IEEE Trans Image Process. 2015 Nov;24(11):3624-36. doi: 10.1109/TIP.2015.2447836. Epub 2015 Jun 19.
In this paper, we address the problem of recovering degraded images using multivariate Gaussian mixture model (GMM) as a prior. The GMM framework in our method for image restoration is based on the assumption that the accumulation of similar patches in a neighborhood are derived from a multivariate Gaussian probability distribution with a specific covariance and mean. Previous methods of image restoration with GMM have not considered spatial (geometric) distance between patches in clustering. Our conducted experiments show that in the case of constraining Gaussian estimates into a finite-sized windows, the patch clusters are more likely to be derived from the estimated multivariate Gaussian distributions, i.e., the proposed statistical patch-based model provides a better goodness-of-fit to statistical properties of natural images.
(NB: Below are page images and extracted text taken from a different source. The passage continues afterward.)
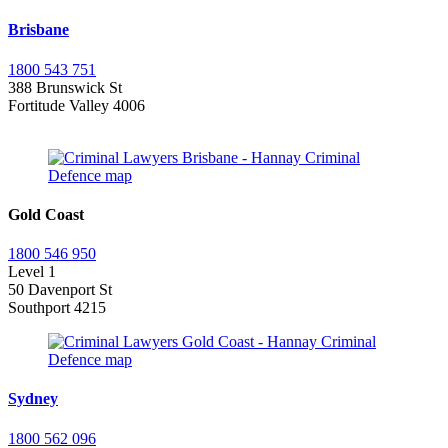
Brisbane
1800 543 751
388 Brunswick St
Fortitude Valley 4006
Gold Coast
1800 546 950
Level 1
50 Davenport St
Southport 4215
Sydney
1800 562 096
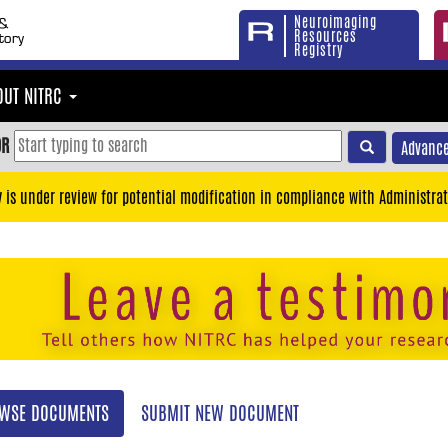
Neuroimaging
Resources
Registry
OUT NITRC
OR
Advance
y is under review for potential modification in compliance with Administrat
WSE DOCUMENTS
SUBMIT NEW DOCUMENT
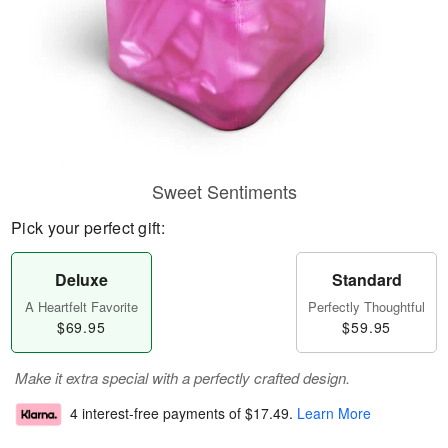
Sweet Sentiments
Pick your perfect gift:
Deluxe
Standard
A Heartfelt Favorite
Perfectly Thoughtful
$69.95
$59.95
Make it extra special with a perfectly crafted design.
4 interest-free payments of
$17.49
.
Learn More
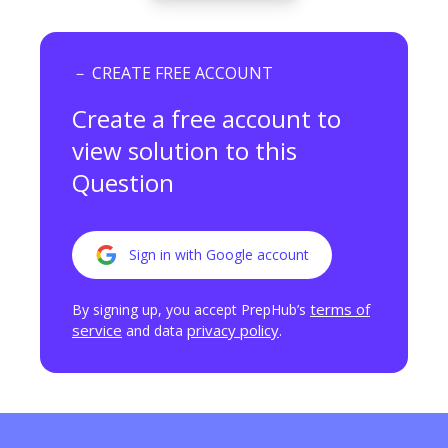
－ CREATE FREE ACCOUNT
Create a free account to
view
solution to this
Question
Sign in with Google account
terms of
By signing up, you accept PrepHub’s
service
privacy policy
and data
.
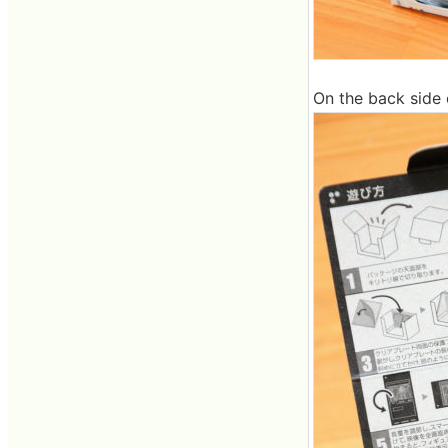
On the back side o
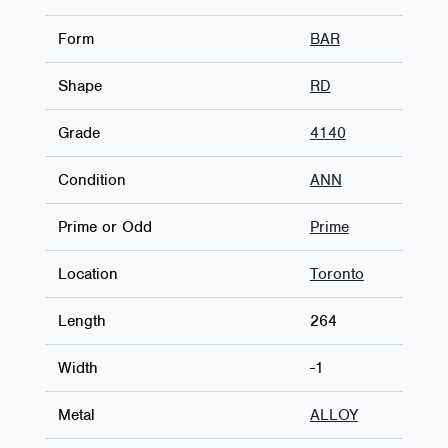
Form
BAR
Shape
RD
Grade
4140
Condition
ANN
Prime or Odd
Prime
Location
Toronto
Length
264
Width
-1
Metal
ALLOY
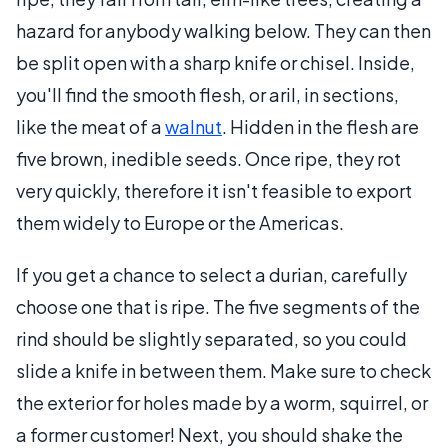
hazard for anybody walking below. They can then
be split open with a sharp knife or chisel. Inside,
you'll find the smooth flesh, or aril, in sections,
like the meat of a
walnut
. Hidden in the flesh are
five brown, inedible seeds. Once ripe, they rot
very quickly, therefore it isn't feasible to export
them widely to Europe or the Americas.
If you get a chance to select a durian, carefully
choose one that is ripe. The five segments of the
rind should be slightly separated, so you could
slide a knife in between them. Make sure to check
the exterior for holes made by a worm, squirrel, or
a former customer! Next, you should shake the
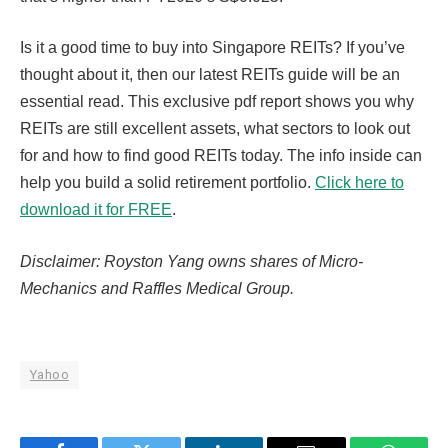
Is it a good time to buy into Singapore REITs? If you’ve
thought about it, then our latest REITs guide will be an
essential read. This exclusive pdf report shows you why
REITs are still excellent assets, what sectors to look out
for and how to find good REITs today. The info inside can
help you build a solid retirement portfolio.
Click here to
download it for FREE
.
Disclaimer: Royston Yang owns shares of Micro-
Mechanics and Raffles Medical Group.
Yahoo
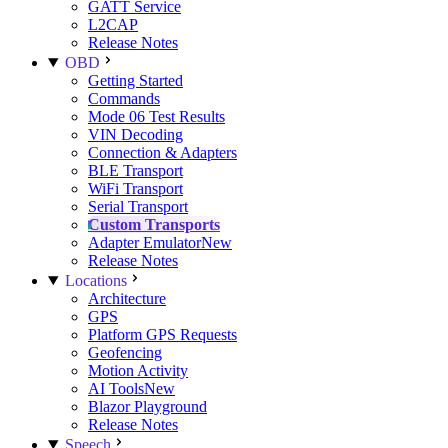
GATT Service
L2CAP
Release Notes
OBD
Getting Started
Commands
Mode 06 Test Results
VIN Decoding
Connection & Adapters
BLE Transport
WiFi Transport
Serial Transport
Custom Transports
Adapter Emulator
New
Release Notes
Locations
Architecture
GPS
Platform GPS Requests
Geofencing
Motion Activity
AI Tools
New
Blazor Playground
Release Notes
Speech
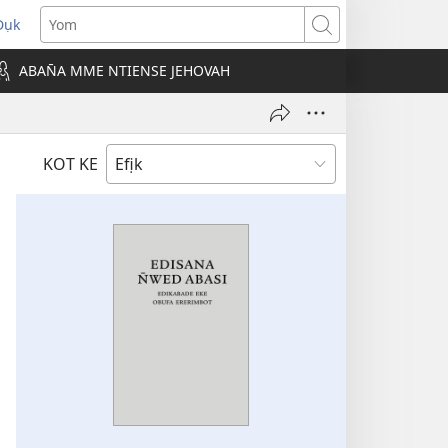
Dụk
opens
Yom
new
ABAN̄A MME NTIENSE JEHOVAH
indow)
KOT KE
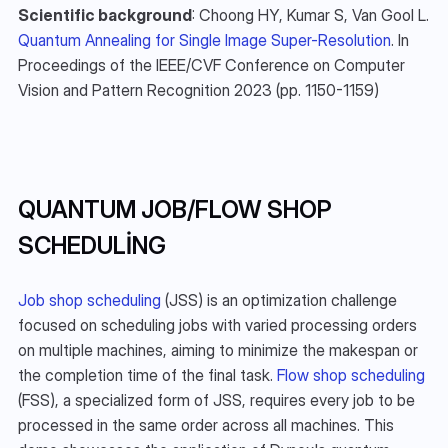
Scientific background
: Choong HY, Kumar S, Van Gool L. 
Quantum Annealing for Single Image Super-Resolution
. In 
Proceedings of the IEEE/CVF Conference on Computer 
Vision and Pattern Recognition 2023 (pp. 1150-1159)
QUANTUM JOB/FLOW SHOP 
SCHEDULING
Job shop scheduling
 (JSS) is an optimization challenge 
focused on scheduling jobs with varied processing orders 
on multiple machines, aiming to minimize the makespan or 
the completion time of the final task. 
Flow shop scheduling
(FSS), a specialized form of JSS, requires every job to be 
processed in the same order across all machines. This 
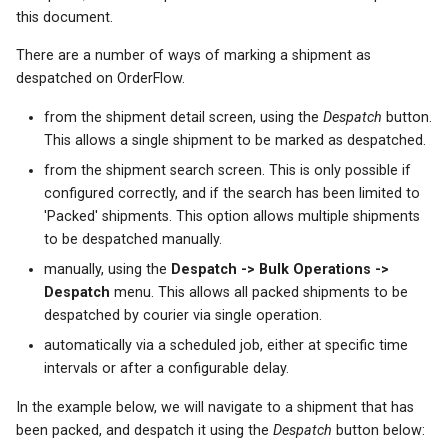
s
this document.
e
There are a number of ways of marking a shipment as
despatched on OrderFlow.
a
from the shipment detail screen, using the
Despatch
button.
r
This allows a single shipment to be marked as despatched.
c
from the shipment search screen. This is only possible if
configured correctly, and if the search has been limited to
h
'Packed' shipments. This option allows multiple shipments
i
to be despatched manually.
n
manually, using the
Despatch -> Bulk Operations ->
Despatch
menu. This allows all packed shipments to be
g
despatched by courier via single operation.
automatically via a scheduled job, either at specific time
intervals or after a configurable delay.
In the example below, we will navigate to a shipment that has
been packed, and despatch it using the
Despatch
button below:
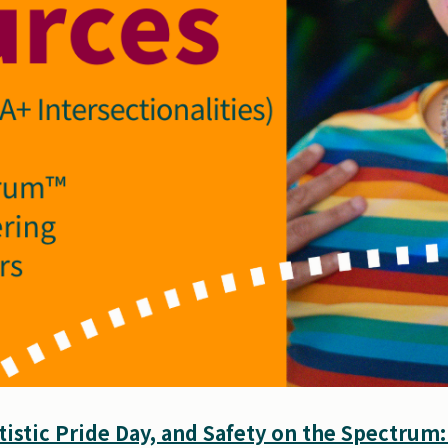
istic Pride Day, and Safety on the Spectrum:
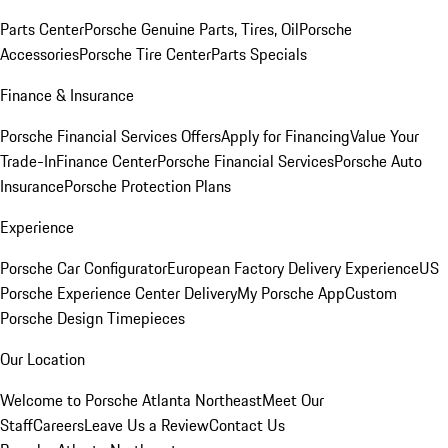
Parts Center
Porsche Genuine Parts, Tires, Oil
Porsche
Accessories
Porsche Tire Center
Parts Specials
Finance & Insurance
Porsche Financial Services Offers
Apply for Financing
Value Your
Trade-In
Finance Center
Porsche Financial Services
Porsche Auto
Insurance
Porsche Protection Plans
Experience
Porsche Car Configurator
European Factory Delivery Experience
US
Porsche Experience Center Delivery
My Porsche App
Custom
Porsche Design Timepieces
Our Location
Welcome to Porsche Atlanta Northeast
Meet Our
Staff
Careers
Leave Us a Review
Contact Us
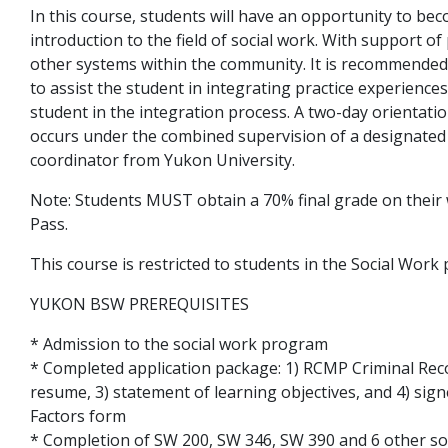
In this course, students will have an opportunity to bec
introduction to the field of social work. With support of
other systems within the community. It is recommended 
to assist the student in integrating practice experience
student in the integration process. A two-day orientatio
occurs under the combined supervision of a designated
coordinator from Yukon University.
Note: Students MUST obtain a 70% final grade on their w
Pass.
This course is restricted to students in the Social Wor
YUKON BSW PREREQUISITES
* Admission to the social work program
* Completed application package: 1) RCMP Criminal Reco
resume, 3) statement of learning objectives, and 4) sig
Factors form
* Completion of SW 200, SW 346, SW 390 and 6 other so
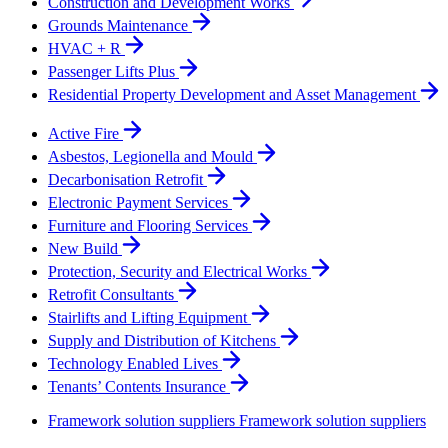
Construction and Development Works
Grounds Maintenance
HVAC + R
Passenger Lifts Plus
Residential Property Development and Asset Management
Active Fire
Asbestos, Legionella and Mould
Decarbonisation Retrofit
Electronic Payment Services
Furniture and Flooring Services
New Build
Protection, Security and Electrical Works
Retrofit Consultants
Stairlifts and Lifting Equipment
Supply and Distribution of Kitchens
Technology Enabled Lives
Tenants’ Contents Insurance
Framework solution suppliers
Framework solution suppliers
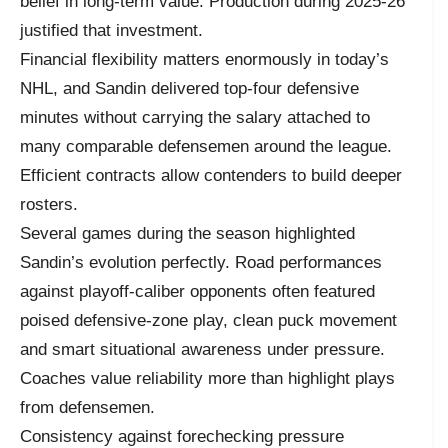
belief in long-term value. Production during 2025-26
justified that investment.
Financial flexibility matters enormously in today’s
NHL, and Sandin delivered top-four defensive
minutes without carrying the salary attached to
many comparable defensemen around the league.
Efficient contracts allow contenders to build deeper
rosters.
Several games during the season highlighted
Sandin’s evolution perfectly. Road performances
against playoff-caliber opponents often featured
poised defensive-zone play, clean puck movement
and smart situational awareness under pressure.
Coaches value reliability more than highlight plays
from defensemen.
Consistency against forechecking pressure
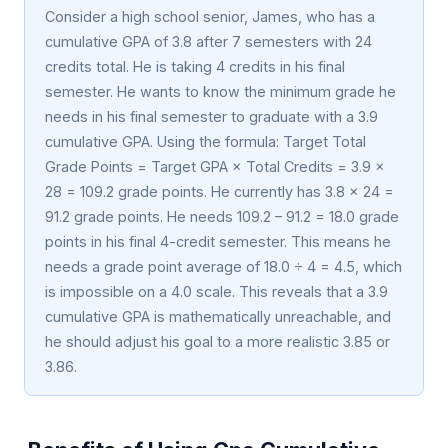
Consider a high school senior, James, who has a
cumulative GPA of 3.8 after 7 semesters with 24
credits total. He is taking 4 credits in his final
semester. He wants to know the minimum grade he
needs in his final semester to graduate with a 3.9
cumulative GPA. Using the formula: Target Total
Grade Points = Target GPA × Total Credits = 3.9 ×
28 = 109.2 grade points. He currently has 3.8 × 24 =
91.2 grade points. He needs 109.2 – 91.2 = 18.0 grade
points in his final 4-credit semester. This means he
needs a grade point average of 18.0 ÷ 4 = 4.5, which
is impossible on a 4.0 scale. This reveals that a 3.9
cumulative GPA is mathematically unreachable, and
he should adjust his goal to a more realistic 3.85 or
3.86.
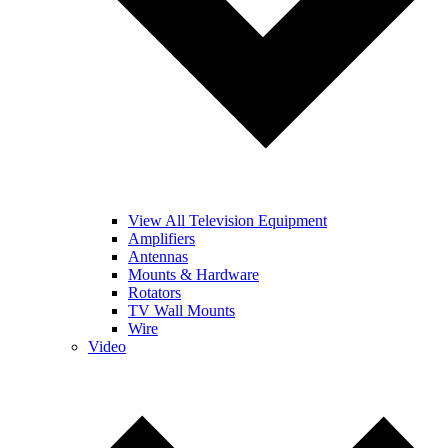
View All Television Equipment
Amplifiers
Antennas
Mounts & Hardware
Rotators
TV Wall Mounts
Wire
Video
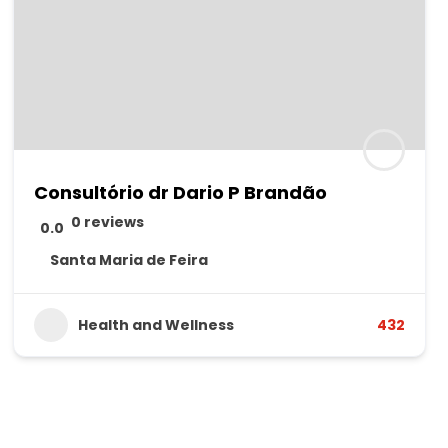
Consultório dr Dario P Brandão
0 reviews
0.0
Santa Maria de Feira
Health and Wellness
432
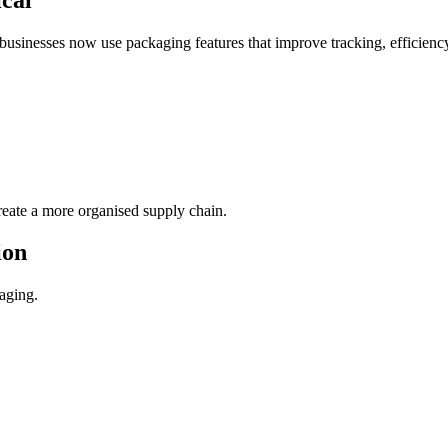
businesses now use packaging features that improve tracking, efficienc
reate a more organised supply chain.
ion
kaging.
A novel approach for computing aggregation weights for image reconstruction from recovered patches is introduced which is based on similarity degree of each patch to the estimated Gaussian clusters. The results admit that in the case of image denoising, our method is highly comparable with the state-of-the-art methods, and our image interpolation method outperforms previous state-of-the-art methods.
在本文中,我们通过多元高斯混合模型(GMM)作为先验来解决退化图像的恢复问题。我们的图像恢复方法中的 GMM 框架基于这样的假设,即来自特定协方差和均值的多元高斯概率分布的相似块的积累。之前使用 GMM 进行图像恢复的方法没有考虑到聚类中块之间的空间(几何)距离。我们的实验表明,在将高斯估计约束到有限大小的窗口中的情况下,块聚类更有可能来自估计的多元高斯分布,即,所提出的基于统计块的模型提供了对自然图像统计特性的更好的拟合度。提出了一种新颖的方法来计算从恢复的块进行图像重建的聚合权重,该方法基于每个块与估计的高斯聚类的相似程度。结果表明,在图像去噪的情况下,我们的方法与最先进的方法高度可比,并且我们的图像插值方法优于以前的最先进方法。